SLO/SLI:服务级别管理
核心概念
服务级别管理体系:
├── SLI (Service Level Indicator): 服务级别指标
├── SLO (Service Level Objective): 服务级别目标
└── SLA (Service Level Agreement): 服务级别协议
SLI定义
常见SLI类型
# SLI配置
slis:
# 可用性SLI
- name: availability
type: availability
description: "请求成功比例"
good_requests: "http_requests_total{status_code!~'5..'}"
total_requests: "http_requests_total"
# 延迟SLI
- name: latency
type: latency
description: "请求响应时间"
metric: "http_request_duration_seconds"
threshold: "500ms"
percentile: 99
# 正确性SLI
- name: correctness
type: correctness
description: "响应正确比例"
good_requests: "http_requests_total{correctness='true'}"
total_requests: "http_requests_total"
# 吞吐量SLI
- name: throughput
type: throughput
description: "每秒请求数"
metric: "rate(http_requests_total[1m])"
Prometheus SLI配置
# prometheus-sli-recording-rules.yaml
groups:
- name: sli-availability
rules:
# 5分钟窗口可用性
- record: sli:availability:ratio_rate5m
expr: |
sum(rate(http_requests_total{status_code!~"5.."}[5m])) by (service)
/
sum(rate(http_requests_total[5m])) by (service)
# 30分钟窗口可用性
- record: sli:availability:ratio_rate30m
expr: |
sum(rate(http_requests_total{status_code!~"5.."}[30m])) by (service)
/
sum(rate(http_requests_total[30m])) by (service)
# 1小时窗口可用性
- record: sli:availability:ratio_rate1h
expr: |
sum(rate(http_requests_total{status_code!~"5.."}[1h])) by (service)
/
sum(rate(http_requests_total[1h])) by (service)
- name: sli-latency
rules:
# 延迟百分位
- record: sli:latency:p99
expr: |
histogram_quantile(0.99, sum(rate(http_request_duration_seconds_bucket[5m])) by (le, service))
- record: sli:latency:p95
expr: |
histogram_quantile(0.95, sum(rate(http_request_duration_seconds_bucket[5m])) by (le, service))
- record: sli:latency:p50
expr: |
histogram_quantile(0.50, sum(rate(http_request_duration_seconds_bucket[5m])) by (le, service))
SLO配置
SLO定义文件
# slo-config.yaml
slos:
# API可用性SLO
- name: "api-availability"
service: "api-server"
sli: "availability"
target: 99.95
window: "30d"
description: "API服务99.95%可用性"
# API延迟SLO
- name: "api-latency"
service: "api-server"
sli: "latency"
target: 99.0
window: "30d"
threshold: "500ms"
description: "99%的请求在500ms内响应"
# 数据库可用性SLO
- name: "database-availability"
service: "database"
sli: "availability"
target: 99.99
window: "30d"
description: "数据库99.99%可用性"
基于时间的SLO
# rolling-slo.yaml
apiVersion: sloth.slok.dev/v1
kind: PrometheusServiceLevel
metadata:
name: api-server
namespace: default
spec:
service: "api-server"
labels:
team: "backend"
slos:
- name: "availability-30d"
objective: 99.95
sli:
events:
error_query: sum(rate(http_requests_total{code=~"5.."}[{{.window}}]))
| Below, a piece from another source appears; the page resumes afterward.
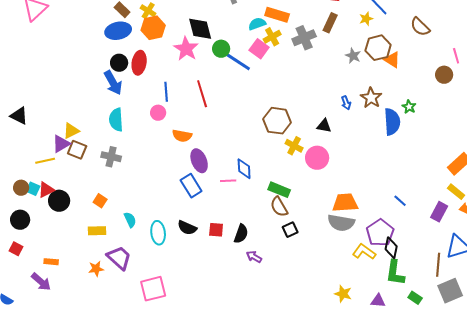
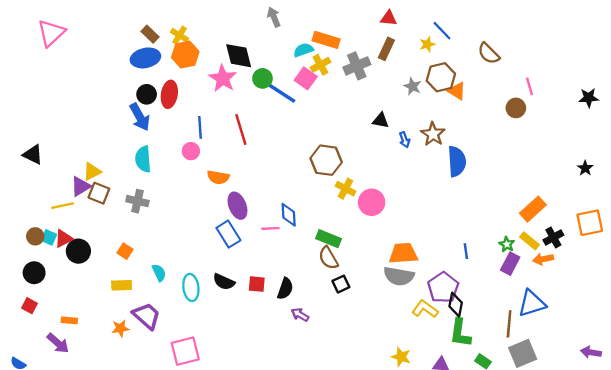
green star: (409, 107) -> (507, 244), moved
black triangle: (324, 126) -> (381, 120), moved
blue line: (400, 201) -> (466, 251), turned 40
total_query: sum(rate(http_requests_total[{{.window}}]))
description: "30天滚动窗口99.95%可用性"
- name: "latency-30d"
objective: 99.0
sli:
events:
error_query: |
sum(rate(http_request_duration_seconds_bucket{le="0.5"}[{{.window}}])) == 0
total_query: sum(rate(http_request_duration_seconds_total[{{.window}}]))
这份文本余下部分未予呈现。